Re: snapshots, was Re: Stable locking from ashok malhotra on 2014-04-07 (public-ldp-wg@w3.org from April 2014)

From: ashok malhotra <ashok.malhotra@oracle.com>
Date: Mon, 07 Apr 2014 18:16:18 -0400
To: public-ldp-wg@w3.org
Message-ID: <534323B2.5090807@oracle.com>
Sandro, see inline

On 4/7/2014 4:25 PM, Sandro Hawke wrote:
> On April 7, 2014 3:45:19 PM EDT, ashok malhotra <ashok.malhotra@oracle.com> wrote:
>> Hi Sandro:
>> Yes, snapshotting can be useful for purposes other than paging.
>> Some databases offer a "flashback" capability that allows you to
>> go back to a previous version of a table to recover from errors, etc.
>>
>> But for paging I had a somewhat different design in mind.
>> Assume that we design a prefer header that may have values "snapshot"
>> or "rolling" where rolling gives you the current state of the
>> collection
>> even as it changes from underneath you.
>>
> Note that paging is about graphs, not containers.    Even if it's restricted to containers, it's still only about the graph that is the state of the container, and has nothing to do with whether items in the container change state.
Yes.  Snapshots of graphs.
>
>> When a request comes in with prefer=snapshot, the server makes a copy
>> of the collection and its members.  It then serves those pages.
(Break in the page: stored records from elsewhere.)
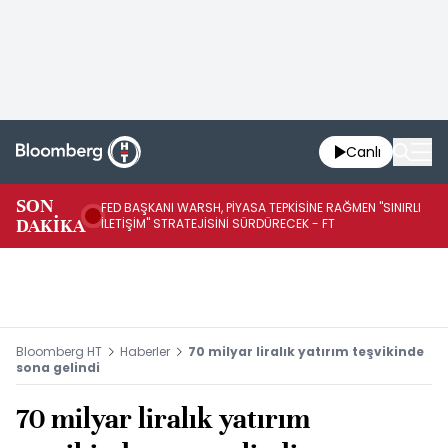
Canlı
SON
FED BAŞKANI WARSH, PİYASA TEPKİSİNE RAĞMEN "SINIRLI
FE
DAKİKA
İLETİŞİM" STRATEJİSİNİ SÜRDÜRECEK - FT
SÜ
Bloomberg HT
Haberler
70 milyar liralık yatırım teşvikinde
sona gelindi
70 milyar liralık yatırım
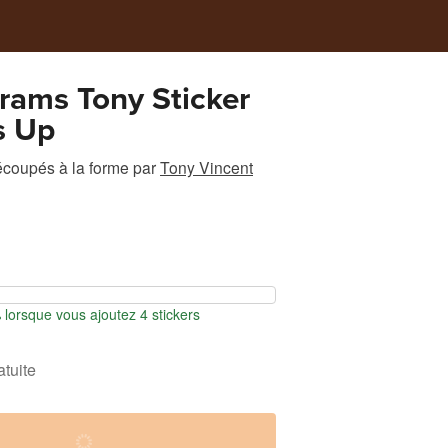
rams Tony Sticker
s Up
écoupés à la forme
par
Tony Vincent
orsque vous ajoutez 4 stickers
atuite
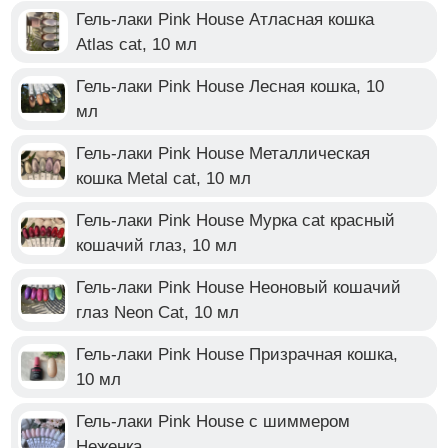
Гель-лаки Pink House Атласная кошка
Atlas cat, 10 мл
Гель-лаки Pink House Лесная кошка, 10
мл
Гель-лаки Pink House Металлическая
кошка Metal cat, 10 мл
Гель-лаки Pink House Мурка cat красный
кошачий глаз, 10 мл
Гель-лаки Pink House Неоновый кошачий
глаз Neon Cat, 10 мл
Гель-лаки Pink House Призрачная кошка,
10 мл
Гель-лаки Pink House с шиммером
Неженка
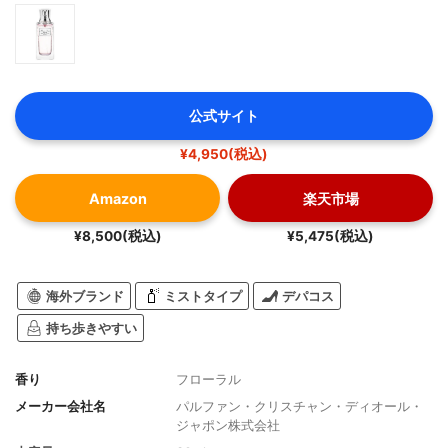
公式サイト
¥4,950(税込)
Amazon
楽天市場
¥8,500(税込)
¥5,475(税込)
海外ブランド
ミストタイプ
デパコス
持ち歩きやすい
香り
フローラル
メーカー会社名
パルファン・クリスチャン・ディオール・
ジャポン株式会社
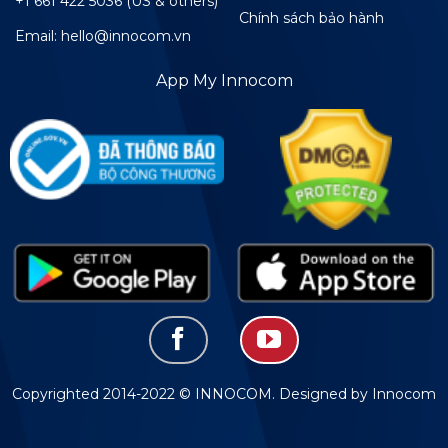
+1 661 422 5036 (US & others)
Chính sách bảo hành
Email: hello@innocom.vn
App My Innocom
Copyrighted 2014-2022 © INNOCOM. Designed by Innocom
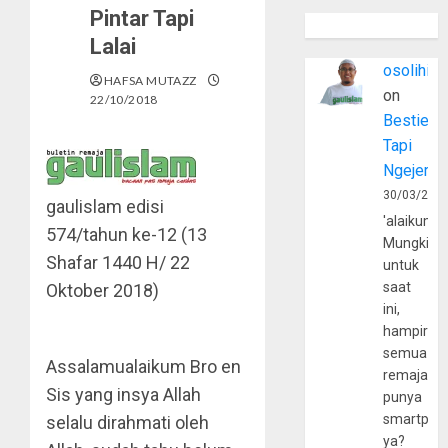
Pintar Tapi
Lalai
osolihin
HAFSA MUTAZZ
on
22/10/2018
Bestie
Tapi
Ngejerum
30/03/202
gaulislam edisi
'alaikumu
574/tahun ke-12 (13
Mungkin
Shafar 1440 H/ 22
untuk
saat
Oktober 2018)
ini,
hampir
semua
Assalamualaikum Bro en
remaja
Sis yang insya Allah
punya
smartpho
selalu dirahmati oleh
ya?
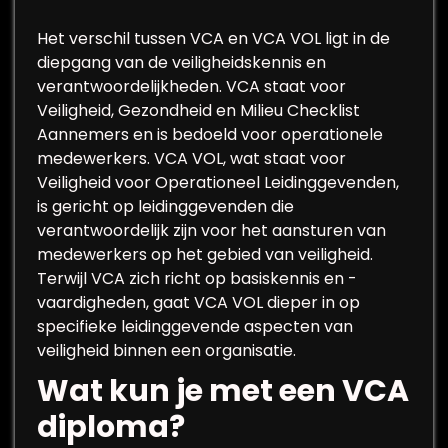
Het verschil tussen VCA en VCA VOL ligt in de
diepgang van de veiligheidskennis en
verantwoordelijkheden. VCA staat voor
Veiligheid, Gezondheid en Milieu Checklist
Aannemers en is bedoeld voor operationele
medewerkers. VCA VOL, wat staat voor
Veiligheid voor Operationeel Leidinggevenden,
is gericht op leidinggevenden die
verantwoordelijk zijn voor het aansturen van
medewerkers op het gebied van veiligheid.
Terwijl VCA zich richt op basiskennis en -
vaardigheden, gaat VCA VOL dieper in op
specifieke leidinggevende aspecten van
veiligheid binnen een organisatie.
Wat kun je met een VCA
diploma?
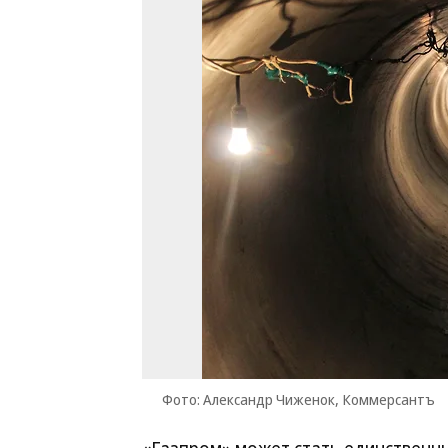
Фото: Александр Чиженок, Коммерсантъ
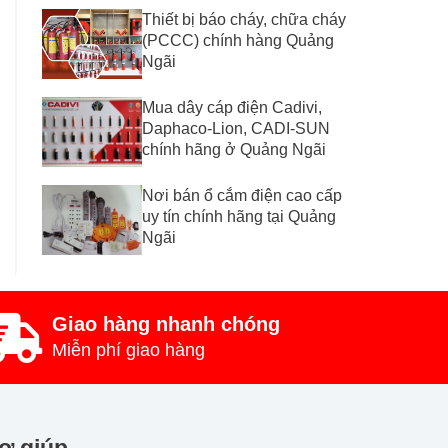
Thiết bị báo cháy, chữa cháy
(PCCC) chính hàng Quảng
Ngãi
Mua dây cáp điện Cadivi,
Daphaco-Lion, CADI-SUN
chính hãng ở Quảng Ngãi
Nơi bán ổ cắm điện cao cấp
uy tín chính hãng tại Quảng
Ngãi
Giao hàng nhanh chóng
Miễn phí giao hàng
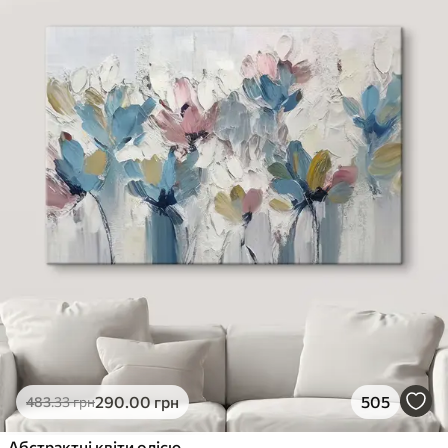
290
.00
грн
505
483
.33
грн
Абстрактні квіти олією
When
>> the
>> client moves away from the collection the snapshot is deleted.
>   Thus,
>> the
>> snapshot is created on demand only for a specific paging request.
>>
> So you're suggesting we have snapshot paging and rolling paging, but no snapshots unless you're doing paging?   That seems likely to be annoying, like sometimes you'd want a snapshot, and be frustrated that you can't get one since the resource isn't big enough to page. I don't have an immediate use case for snapshots outside of paging, though.
The design I am suggesting creates snapshots per client, per paging episode.
I don't disagree that general-purpose snapshots that serve multiple clients would be
useful but I think that's a much more complex situation to design for.
>
> Also, how can the server tell that the client has "moved away"?    That's not really a notion in http....    I fear the best we can do is have timeouts.   I suppose if the snapshots were per-client, the client could delete them when done.   But I think we want the server to allow a snapshot to be used by multiple clients, so delete isn't right.
We need transactions :-)
Perhaps delete the snapshot when the client terminates his connection.
Once the snapshot has been created, storage is cheap!
>
>     - Sandro
>
>> Ashok
>>
>> 4/7/2014 2:54 PM, Sandro Hawke wrote:
>>> On 04/07/2014 11:29 AM, Ashok Malhotra wrote:
>>>> Some of our developers have also been struggling with the paging
>> issue.
>>>> In the discussion one potential solution has emerged which may be
>> worth considering.
>>>> When a client accesses a collection and starts to page thru it, the
>> server makes a copy
>>>> of the collection (snapshot).  It then serves that client from that
>> snapshot.  The snapshot
>>>> is deleted when the clients commits or aborts.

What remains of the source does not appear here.